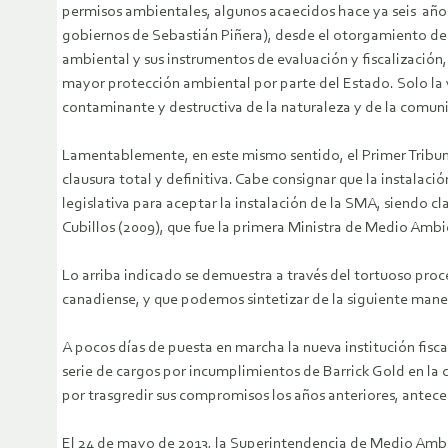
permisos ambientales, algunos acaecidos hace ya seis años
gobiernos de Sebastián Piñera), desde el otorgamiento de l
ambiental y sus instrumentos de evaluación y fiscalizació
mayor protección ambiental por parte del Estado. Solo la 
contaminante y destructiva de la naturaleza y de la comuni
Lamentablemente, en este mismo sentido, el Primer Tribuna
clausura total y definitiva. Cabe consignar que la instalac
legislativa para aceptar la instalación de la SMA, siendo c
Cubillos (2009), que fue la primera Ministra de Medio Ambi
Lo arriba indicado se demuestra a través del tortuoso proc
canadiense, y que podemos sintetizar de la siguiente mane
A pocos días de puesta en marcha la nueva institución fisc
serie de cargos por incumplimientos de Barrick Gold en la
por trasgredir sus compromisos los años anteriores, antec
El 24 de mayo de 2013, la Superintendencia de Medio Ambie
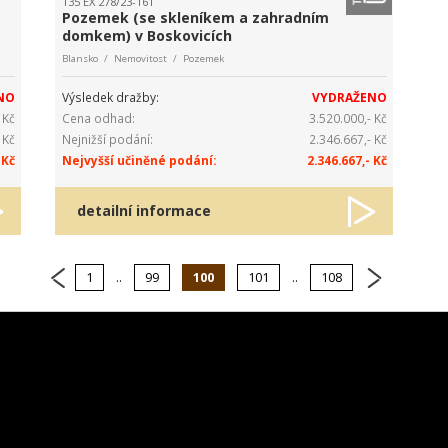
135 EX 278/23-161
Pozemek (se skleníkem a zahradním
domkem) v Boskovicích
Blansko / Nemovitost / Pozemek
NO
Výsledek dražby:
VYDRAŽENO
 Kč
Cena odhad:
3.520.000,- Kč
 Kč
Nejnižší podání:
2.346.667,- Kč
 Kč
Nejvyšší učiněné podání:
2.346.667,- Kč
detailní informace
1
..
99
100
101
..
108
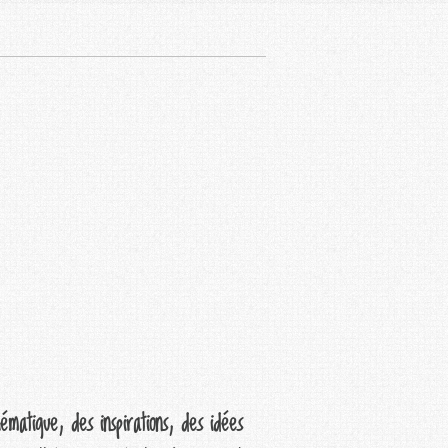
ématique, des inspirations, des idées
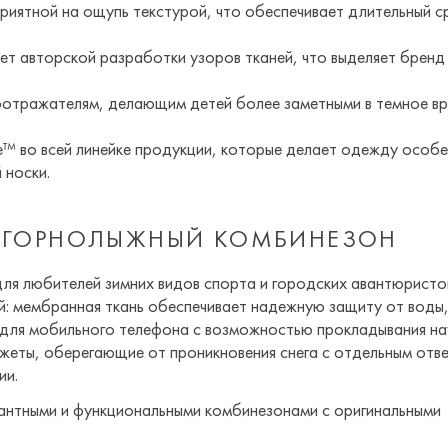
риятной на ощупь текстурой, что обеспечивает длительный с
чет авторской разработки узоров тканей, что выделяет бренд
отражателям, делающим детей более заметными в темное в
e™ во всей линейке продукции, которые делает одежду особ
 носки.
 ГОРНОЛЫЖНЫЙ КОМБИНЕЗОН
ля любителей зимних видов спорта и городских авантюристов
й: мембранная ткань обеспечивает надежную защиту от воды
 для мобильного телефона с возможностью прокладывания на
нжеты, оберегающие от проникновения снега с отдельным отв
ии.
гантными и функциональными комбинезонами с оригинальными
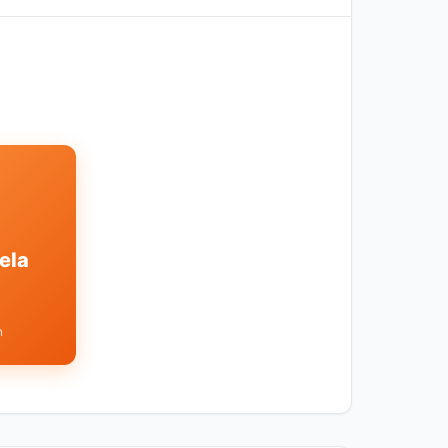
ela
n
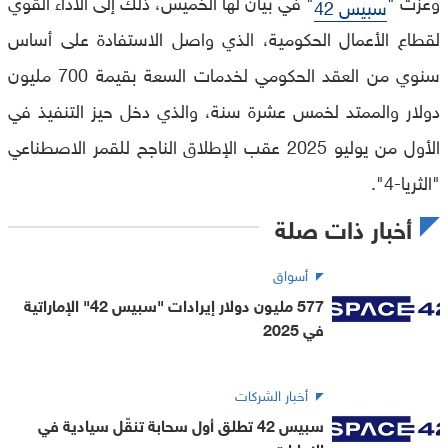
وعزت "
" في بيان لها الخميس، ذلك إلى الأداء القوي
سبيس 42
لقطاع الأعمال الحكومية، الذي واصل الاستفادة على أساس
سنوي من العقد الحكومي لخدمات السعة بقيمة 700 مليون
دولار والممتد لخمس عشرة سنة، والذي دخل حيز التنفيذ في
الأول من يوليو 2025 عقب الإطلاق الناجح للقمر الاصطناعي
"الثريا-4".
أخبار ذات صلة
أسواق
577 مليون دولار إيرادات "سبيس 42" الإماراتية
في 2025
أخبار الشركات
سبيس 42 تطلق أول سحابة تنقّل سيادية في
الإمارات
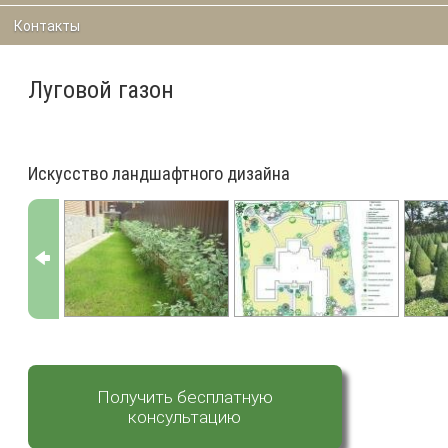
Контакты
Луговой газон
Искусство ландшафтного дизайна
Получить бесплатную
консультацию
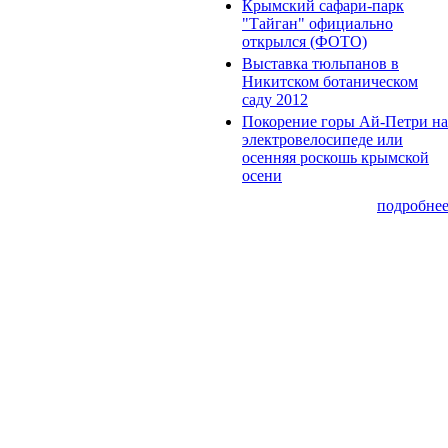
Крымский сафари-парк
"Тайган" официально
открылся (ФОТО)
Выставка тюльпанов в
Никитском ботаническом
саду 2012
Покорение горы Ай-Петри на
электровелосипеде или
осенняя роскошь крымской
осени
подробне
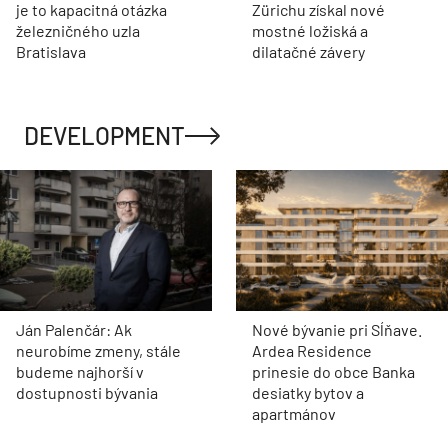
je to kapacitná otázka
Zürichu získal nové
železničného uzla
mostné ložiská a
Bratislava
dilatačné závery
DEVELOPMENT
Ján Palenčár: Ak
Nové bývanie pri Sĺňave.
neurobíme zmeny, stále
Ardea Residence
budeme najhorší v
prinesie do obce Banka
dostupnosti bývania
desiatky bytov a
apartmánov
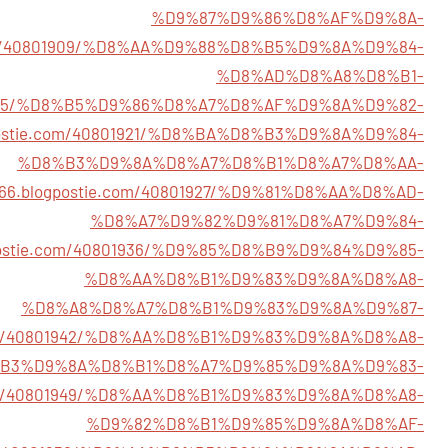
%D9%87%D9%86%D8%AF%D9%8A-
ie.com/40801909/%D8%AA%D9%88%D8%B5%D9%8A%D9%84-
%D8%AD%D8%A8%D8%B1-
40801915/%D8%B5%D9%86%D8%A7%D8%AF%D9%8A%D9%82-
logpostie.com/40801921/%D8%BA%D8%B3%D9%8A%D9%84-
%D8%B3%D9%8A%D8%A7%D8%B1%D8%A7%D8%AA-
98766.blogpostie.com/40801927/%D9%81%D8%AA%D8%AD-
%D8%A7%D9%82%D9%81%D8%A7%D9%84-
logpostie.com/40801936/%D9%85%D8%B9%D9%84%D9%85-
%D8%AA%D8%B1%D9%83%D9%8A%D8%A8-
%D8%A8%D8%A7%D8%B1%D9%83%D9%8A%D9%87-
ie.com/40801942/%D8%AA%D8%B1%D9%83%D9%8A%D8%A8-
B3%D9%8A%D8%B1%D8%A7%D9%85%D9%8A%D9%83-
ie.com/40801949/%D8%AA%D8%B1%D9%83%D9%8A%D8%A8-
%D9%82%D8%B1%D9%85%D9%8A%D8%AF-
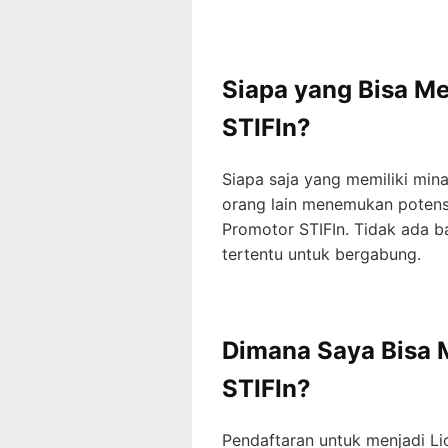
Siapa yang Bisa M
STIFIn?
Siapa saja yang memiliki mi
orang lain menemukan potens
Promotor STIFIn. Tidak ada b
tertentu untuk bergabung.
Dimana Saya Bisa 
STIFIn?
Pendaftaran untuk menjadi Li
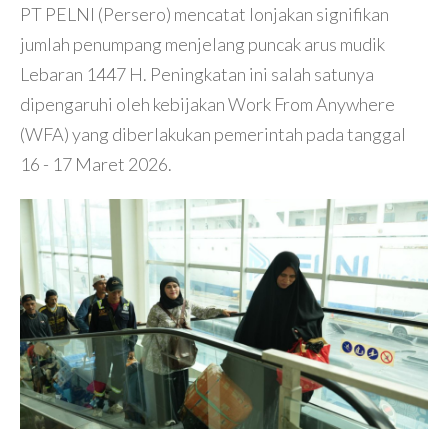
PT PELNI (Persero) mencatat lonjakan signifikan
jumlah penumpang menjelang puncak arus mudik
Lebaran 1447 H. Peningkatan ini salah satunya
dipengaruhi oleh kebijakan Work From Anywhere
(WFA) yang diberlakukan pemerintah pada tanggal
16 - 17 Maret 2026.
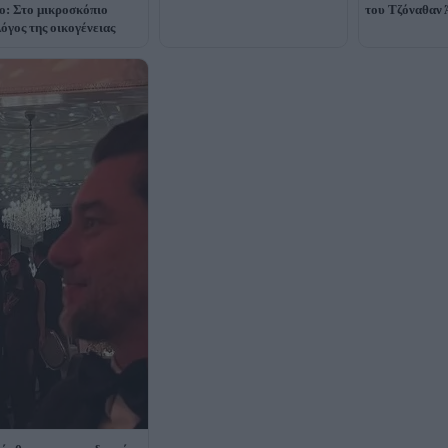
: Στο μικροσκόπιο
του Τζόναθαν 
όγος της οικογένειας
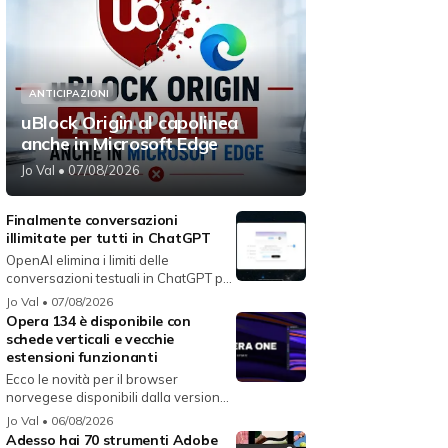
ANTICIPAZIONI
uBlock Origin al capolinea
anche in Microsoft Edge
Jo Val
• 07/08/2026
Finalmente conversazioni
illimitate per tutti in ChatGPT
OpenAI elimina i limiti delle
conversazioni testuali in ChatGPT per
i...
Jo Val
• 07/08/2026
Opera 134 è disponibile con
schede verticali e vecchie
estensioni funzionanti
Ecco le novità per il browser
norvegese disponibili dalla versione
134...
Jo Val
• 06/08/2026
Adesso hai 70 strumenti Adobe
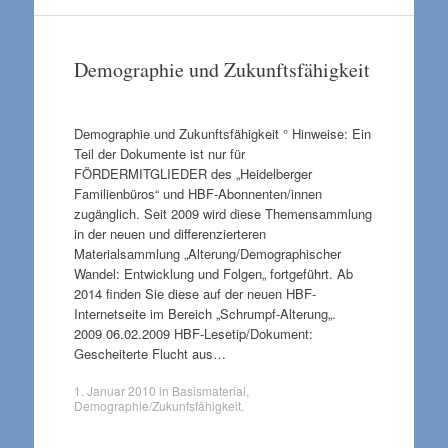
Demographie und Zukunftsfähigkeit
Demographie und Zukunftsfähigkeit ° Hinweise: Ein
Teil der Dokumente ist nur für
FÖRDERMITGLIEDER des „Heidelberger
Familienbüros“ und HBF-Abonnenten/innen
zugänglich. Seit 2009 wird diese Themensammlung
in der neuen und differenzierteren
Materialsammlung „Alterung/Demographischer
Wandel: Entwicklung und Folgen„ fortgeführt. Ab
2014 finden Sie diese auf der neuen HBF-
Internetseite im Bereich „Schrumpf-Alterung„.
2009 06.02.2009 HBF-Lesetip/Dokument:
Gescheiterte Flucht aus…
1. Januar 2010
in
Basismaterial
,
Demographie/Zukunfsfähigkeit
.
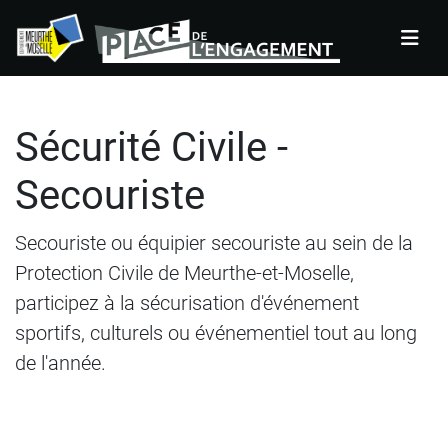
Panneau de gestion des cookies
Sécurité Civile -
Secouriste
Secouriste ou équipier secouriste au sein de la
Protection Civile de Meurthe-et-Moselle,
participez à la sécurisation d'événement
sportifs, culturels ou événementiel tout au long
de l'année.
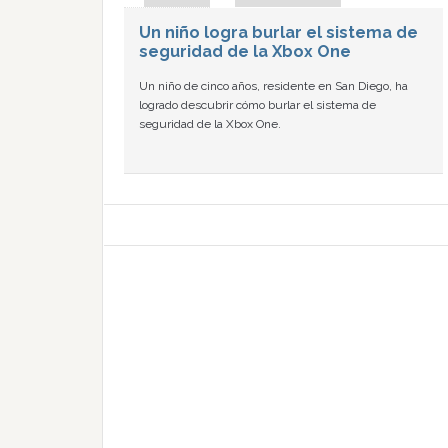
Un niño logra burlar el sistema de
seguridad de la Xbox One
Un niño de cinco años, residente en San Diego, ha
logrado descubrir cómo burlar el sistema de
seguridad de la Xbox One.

> EXERCISE
In full and without change, repeat the material above, minus the pictures.

> ANSWER FOR THE TASK
permisos ambientales, algunos acaecidos hace ya seis años
gobiernos de Sebastián Piñera), desde el otorgamiento de l
ambiental y sus instrumentos de evaluación y fiscalizació
mayor protección ambiental por parte del Estado. Solo la 
contaminante y destructiva de la naturaleza y de la comuni
Lamentablemente, en este mismo sentido, el Primer Tribuna
clausura total y definitiva. Cabe consignar que la instalac
legislativa para aceptar la instalación de la SMA, siendo c
Cubillos (2009), que fue la primera Ministra de Medio Ambi
Lo arriba indicado se demuestra a través del tortuoso proc
canadiense, y que podemos sintetizar de la siguiente mane
A pocos días de puesta en marcha la nueva institución fisc
serie de cargos por incumplimientos de Barrick Gold en la
por trasgredir sus compromisos los años anteriores, antec
El 24 de mayo de 2013, la Superintendencia de Medio Ambie
135 EX 278/23-161
Pozemek (se skleníkem a zahradním
domkem) v Boskovicích
Blansko / Nemovitost / Pozemek
NO
Výsledek dražby:
VYDRAŽENO
 Kč
Cena odhad:
3.520.000,- Kč
 Kč
Nejnižší podání:
2.346.667,- Kč
 Kč
Nejvyšší učiněné podání:
2.346.667,- Kč
detailní informace
1
..
99
100
101
..
108
ématique, des inspirations, des idées
риятной на ощупь текстурой, что обеспечивает длительный с
чет авторской разработки узоров тканей, что выделяет бренд
отражателям, делающим детей более заметными в темное в
e™ во всей линейке продукции, которые делает одежду особ
 носки.
 ГОРНОЛЫЖНЫЙ КОМБИНЕЗОН
ля любителей зимних видов спорта и городских авантюристов
й: мембранная ткань обеспечивает надежную защиту от воды
 для мобильного телефона с возможностью прокладывания на
нжеты, оберегающие от проникновения снега с отдельным отв
ии.
гантными и функциональными комбинезонами с оригинальными
ela
n
وعزت "
" في بيان لها الخميس، ذلك إلى الأداء القوي
سبيس 42
لقطاع الأعمال الحكومية، الذي واصل الاستفادة على أساس
سنوي من العقد الحكومي لخدمات السعة بقيمة 700 مليون
دولار والممتد لخمس عشرة سنة، والذي دخل حيز التنفيذ في
الأول من يوليو 2025 عقب الإطلاق الناجح للقمر الاصطناعي
"الثريا-4".
أخبار ذات صلة
أسواق
577 مليون دولار إيرادات "سبيس 42" الإماراتية
في 2025
أخبار الشركات
سبيس 42 تطلق أول سحابة تنقّل سيادية في
الإمارات
Контакты
Луговой газон
Искусство ландшафтного дизайна
Получить бесплатную
консультацию
Крымский сафари-парк
"Тайган" официально
открылся (ФОТО)
Выставка тюльпанов в
Никитском ботаническом
саду 2012
Покорение горы Ай-Петри на
электровелосипеде или
осенняя роскошь крымской
осени
подробне
je to kapacitná otázka
Zürichu získal nové
železničného uzla
mostné ložiská a
Bratislava
dilatačné závery
DEVELOPMENT
Ján Palenčár: Ak
Nové bývanie pri Sĺňave.
neurobíme zmeny, stále
Ardea Residence
budeme najhorší v
prinesie do obce Banka
dostupnosti bývania
desiatky bytov a
apartmánov
%D9%87%D9%86%D8%AF%D9%8A-
ie.com/40801909/%D8%AA%D9%88%D8%B5%D9%8A%D9%84-
%D8%AD%D8%A8%D8%B1-
40801915/%D8%B5%D9%86%D8%A7%D8%AF%D9%8A%D9%82-
logpostie.com/40801921/%D8%BA%D8%B3%D9%8A%D9%84-
%D8%B3%D9%8A%D8%A7%D8%B1%D8%A7%D8%AA-
98766.blogpostie.com/40801927/%D9%81%D8%AA%D8%AD-
%D8%A7%D9%82%D9%81%D8%A7%D9%84-
logpostie.com/40801936/%D9%85%D8%B9%D9%84%D9%85-
%D8%AA%D8%B1%D9%83%D9%8A%D8%A8-
%D8%A8%D8%A7%D8%B1%D9%83%D9%8A%D9%87-
ie.com/40801942/%D8%AA%D8%B1%D9%83%D9%8A%D8%A8-
B3%D9%8A%D8%B1%D8%A7%D9%85%D9%8A%D9%83-
ie.com/40801949/%D8%AA%D8%B1%D9%83%D9%8A%D8%A8-
%D9%82%D8%B1%D9%85%D9%8A%D8%AF-
Siapa yang Bisa M
STIFIn?
Siapa saja yang memiliki mi
orang lain menemukan potens
Promotor STIFIn. Tidak ada b
tertentu untuk bergabung.
Dimana Saya Bisa 
STIFIn?
Pendaftaran untuk menjadi Li
PT PELNI (Persero) mencatat lonjakan signifikan
jumlah penumpang menjelang puncak arus mudik
Lebaran 1447 H. Peningkatan ini salah satunya
dipengaruhi oleh kebijakan Work From Anywhere
(WFA) yang diberlakukan pemerintah pada tanggal
16 - 17 Maret 2026.
: Στο μικροσκόπιο
του Τζόναθαν 
όγος της οικογένειας
ANTICIPAZIONI
uBlock Origin al capolinea
anche in Microsoft Edge
Jo Val
• 07/08/2026
Finalmente conversazioni
illimitate per tutti in ChatGPT
OpenAI elimina i limiti delle
conversazioni testuali in ChatGPT per
i...
Jo Val
• 07/08/2026
Opera 134 è disponibile con
schede verticali e vecchie
estensioni funzionanti
Ecco le novità per il browser
norvegese disponibili dalla versione
134...
Jo Val
• 06/08/2026
Adesso hai 70 strumenti Adobe
Demographie und Zukunftsfähigkeit
Demographie und Zukunftsfähigkeit ° Hinweise: Ein
Teil der Dokumente ist nur für
FÖRDERMITGLIEDER des „Heidelberger
Familienbüros“ und HBF-Abonnenten/innen
zugänglich. Seit 2009 wird diese Themensammlung
in der neuen und differenzierteren
Materialsammlung „Alterung/Demographischer
Wandel: Entwicklung und Folgen„ fortgeführt. Ab
2014 finden Sie diese auf der neuen HBF-
Internetseite im Bereich „Schrumpf-Alterung„.
2009 06.02.2009 HBF-Lesetip/Dokument:
Gescheiterte Flucht aus…
1. Januar 2010
in
Basismaterial
,
Demographie/Zukunfsfähigkeit
.
Panneau de gestion des cookies
Sécurité Civile -
Secouriste
Secouriste ou équipier secouriste au sein de la
Protection Civile de Meurthe-et-Moselle,
participez à la sécurisation d'événement
sportifs, culturels ou événementiel tout au long
de l'année.
Un niño logra burlar el sistema de
seguridad de la Xbox One
Un niño de cinco años, residente en San Diego, ha
logrado descubrir cómo burlar el sistema de
seguridad de la Xbox One.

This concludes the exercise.